Cross-Modal Deception: Hiding Adversarial Text in Images to Jailbreak Multi-Modal LLMs
Under preparation, 2025
LLMs and VLMs are often vulnerable to jailbreak attacks. In these attacks, the user attempts a number of techniques to elicit harmful responses that the model would generally not produce. In this work we aim to introduce a novel class of attacks that deceive both the user and the VLM. We demonstrate a method to embed a malicious textual payload directly into an image, making the payload imperceptible to humans but machine-readable by the VLM’s vision pipeline. The model is compromised by a hidden instruction, while the human user, who may be interacting with the model through a completely benign-looking image, is an unwitting participant in the attack. Our approach fundamentally shifts the threat model from a malicious user to a malicious image, turning any visual input from an untrusted source into a potential Trojan horse.
- We study a pure inference-time, model-targeted cross-modal prompt-injection that requires no access to training data, contrasting with poisoning/backdoor attacks that modify pre-training or fine-tuning corpora.
- Our approach targets the highest-probability, highest-impact path an attacker can actually have — hiding a payload within an image without any requirement of poisoning a VLM’s training pipeline offers a low-barrier entry to cross-model adversarial attacks.

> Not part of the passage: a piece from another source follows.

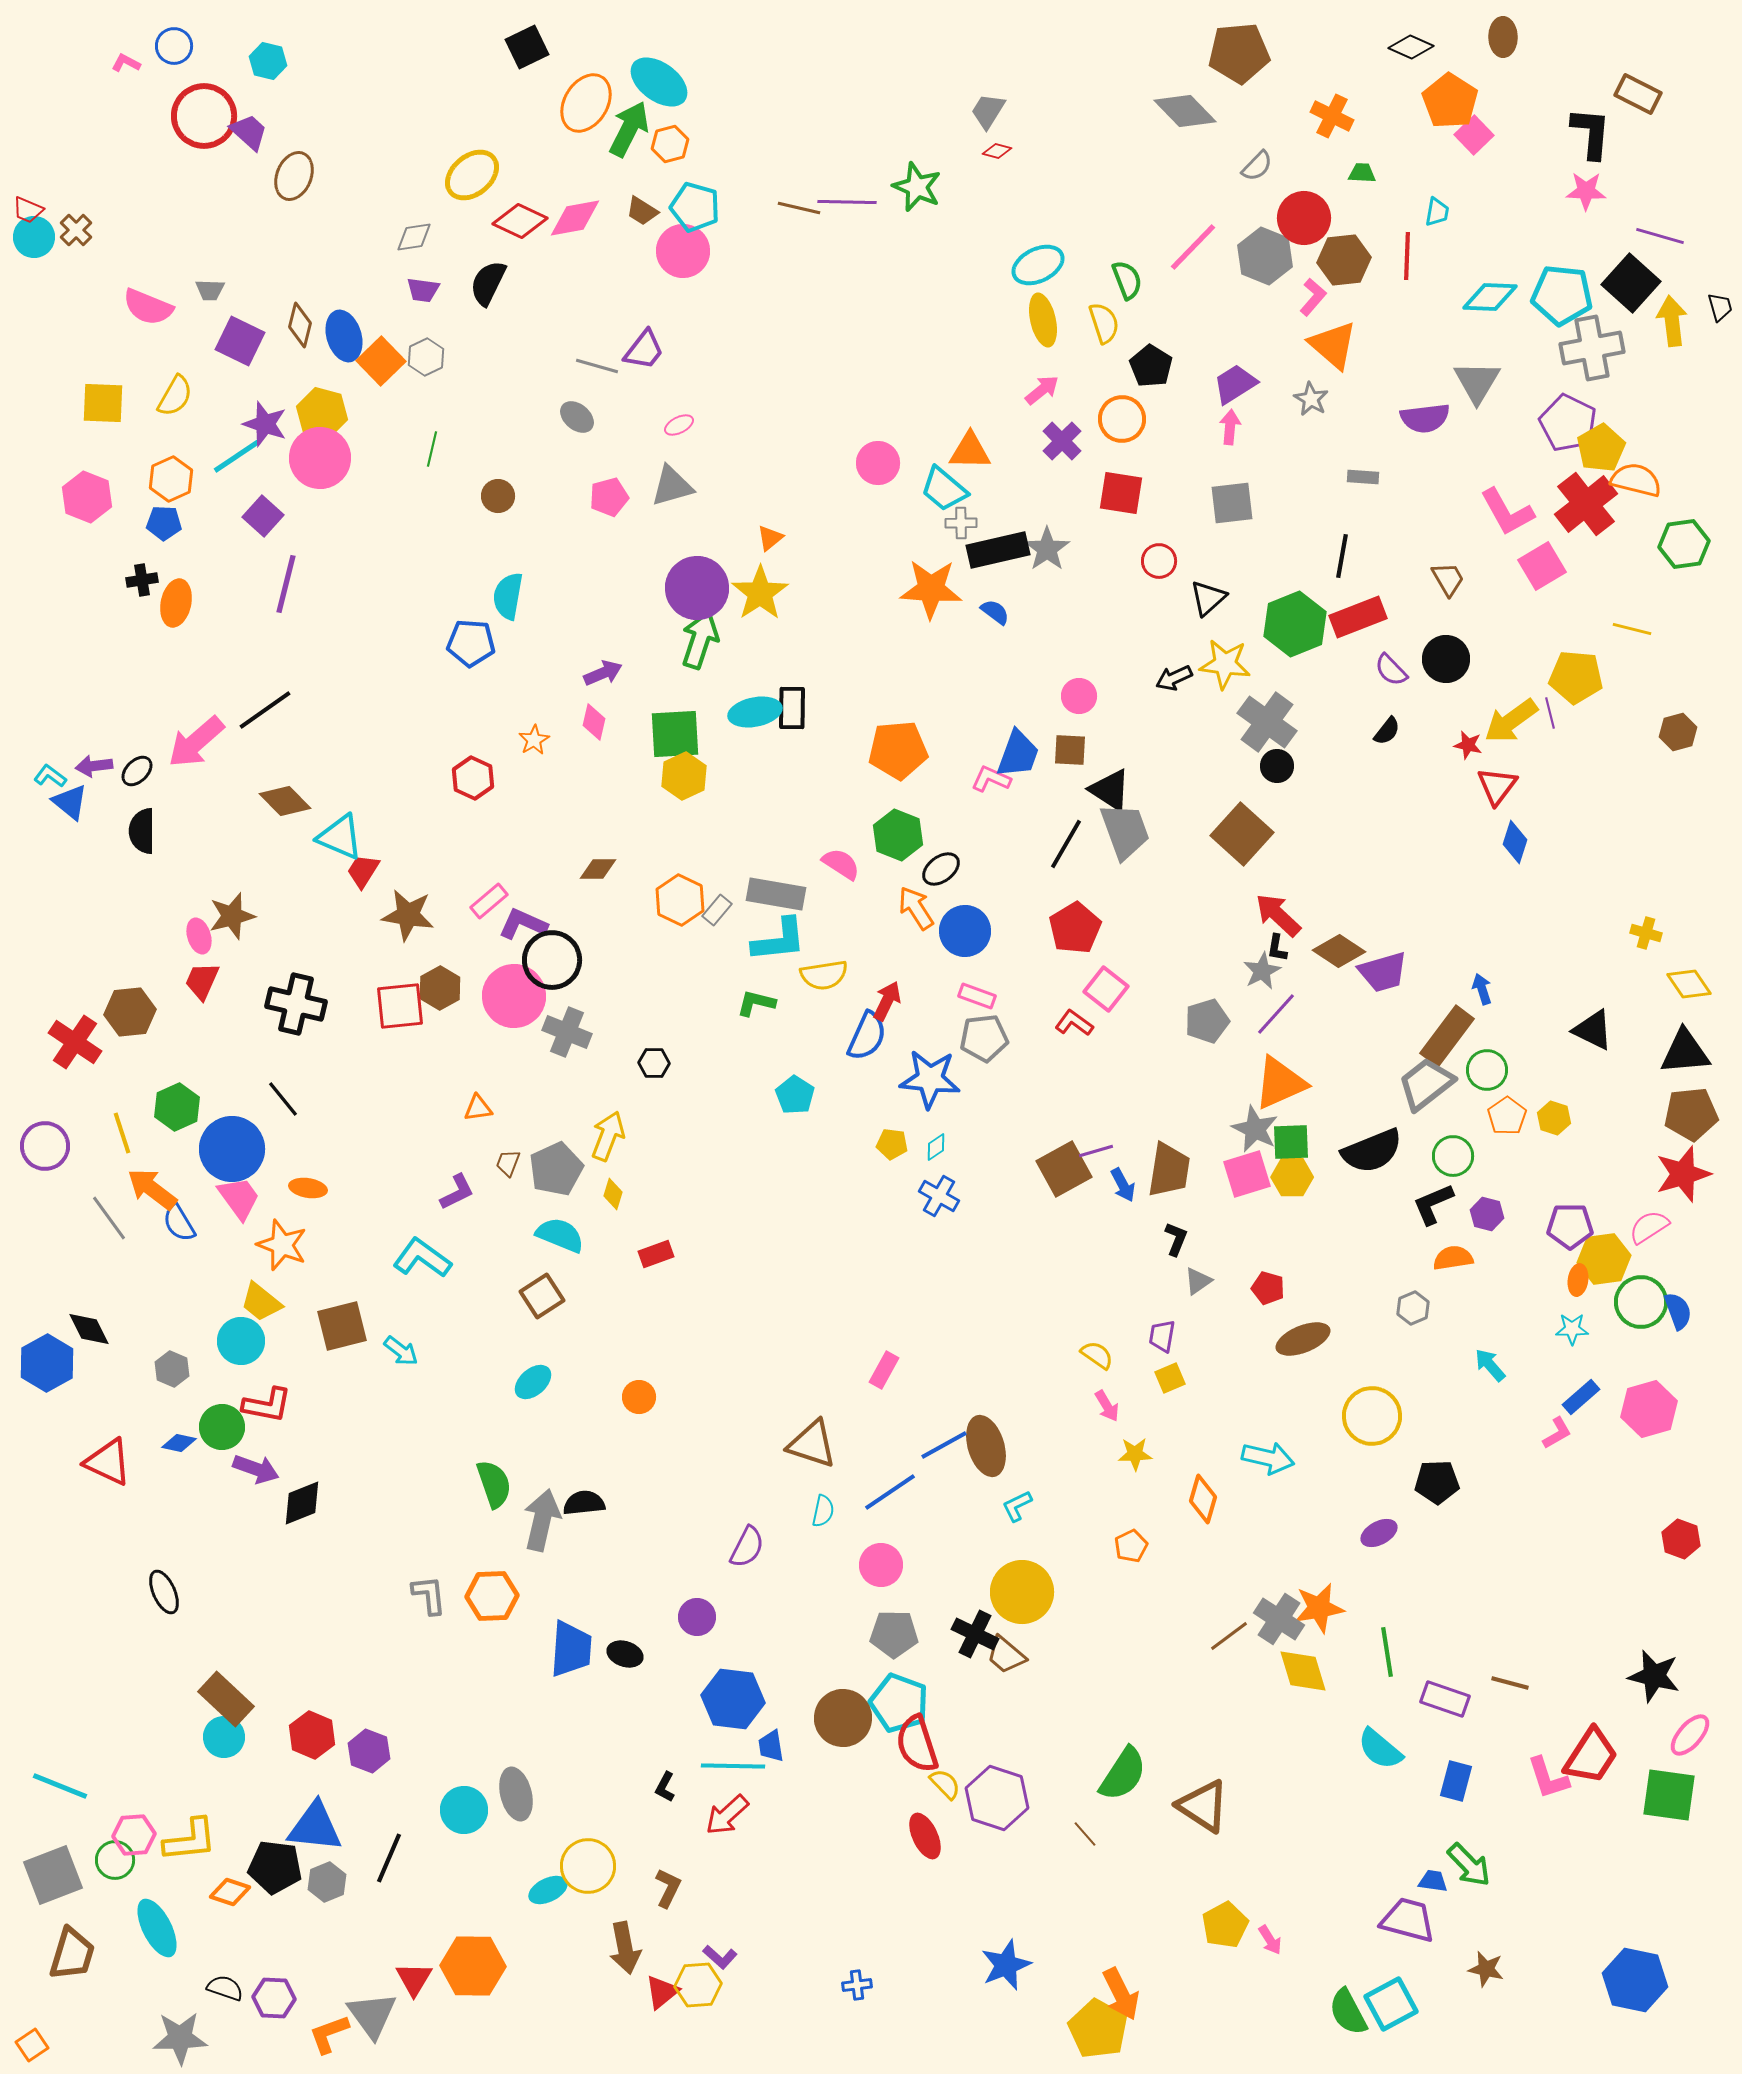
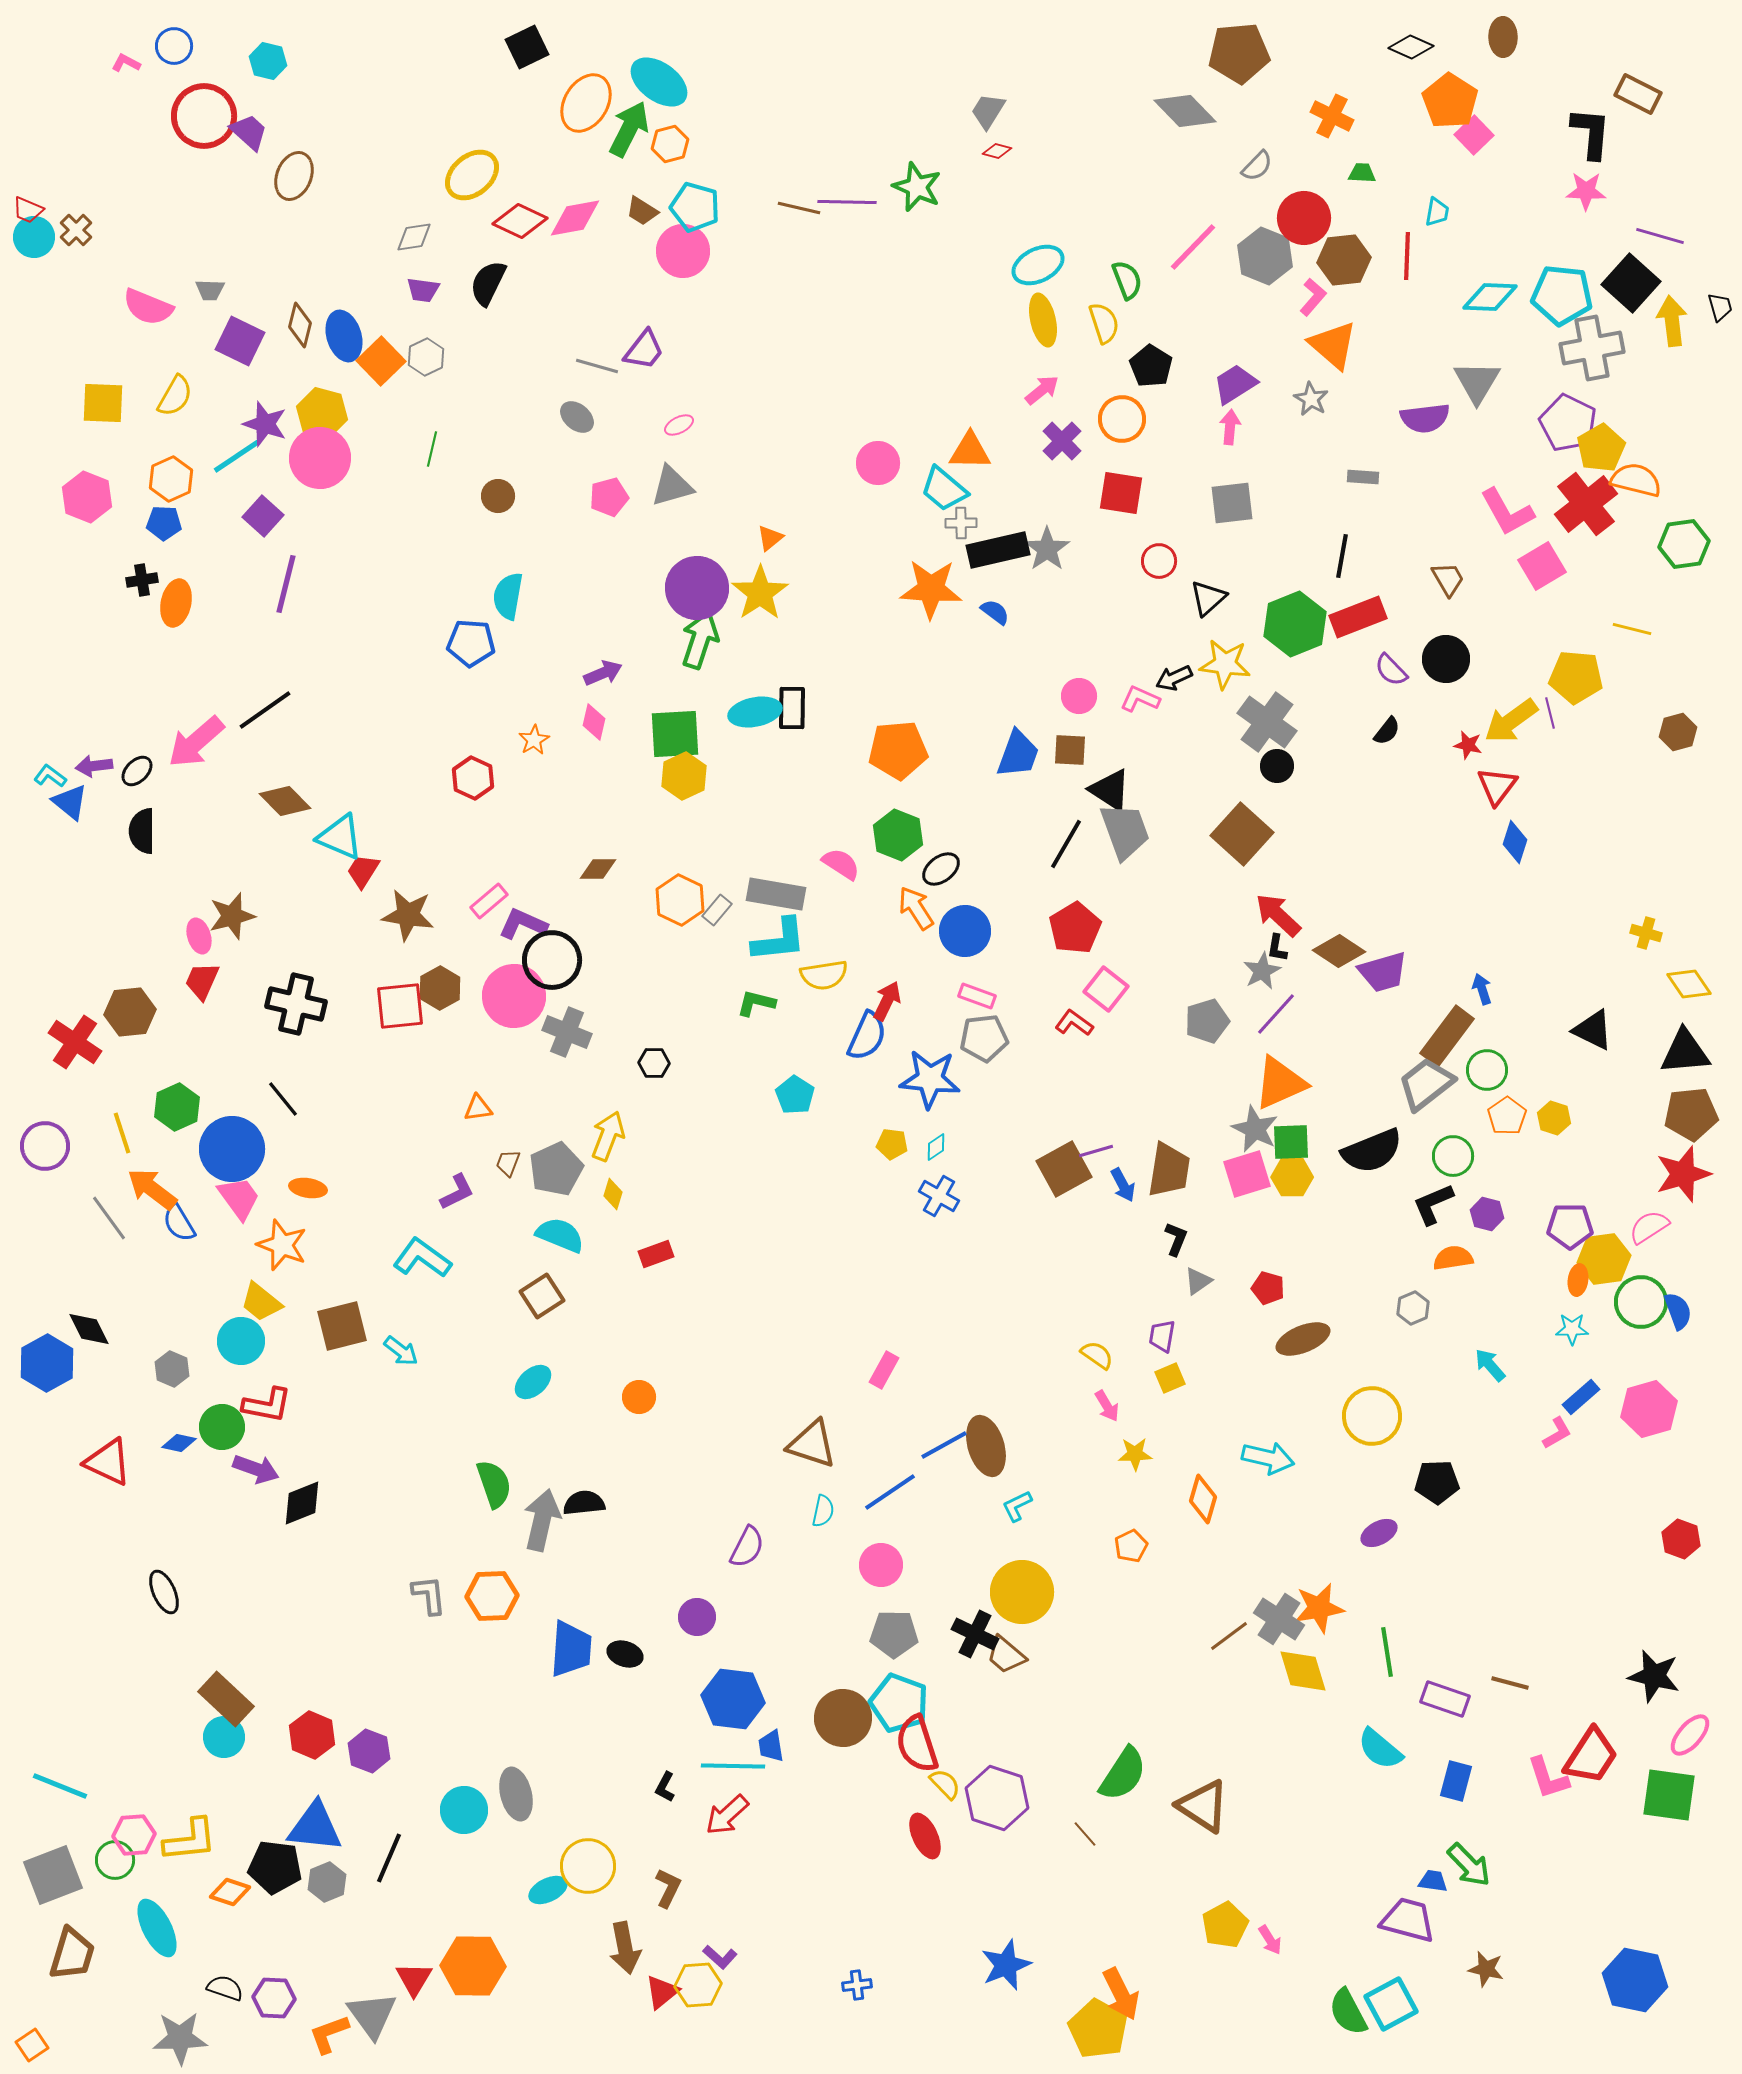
pink L-shape at (991, 779): moved 149 px right, 80 px up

- Plausible Distribution: The attack scenarios we have outlined, like hiding commands in memes, product images, or news infographics, are highly plausible. They leverage existing social infrastructure to spread the malicious payload, turning every user’s personal AI into a potential weapon.
- Highlights a New Vulnerability: Our work points out that security research often focuses on unimodal attacks or simple misclassifications. By focusing on the fusion pipeline —the point where vision and language merge—we attempt to explore a novel and overlooked attack surface. The defense isn’t better training data; it’s a new class of input validation.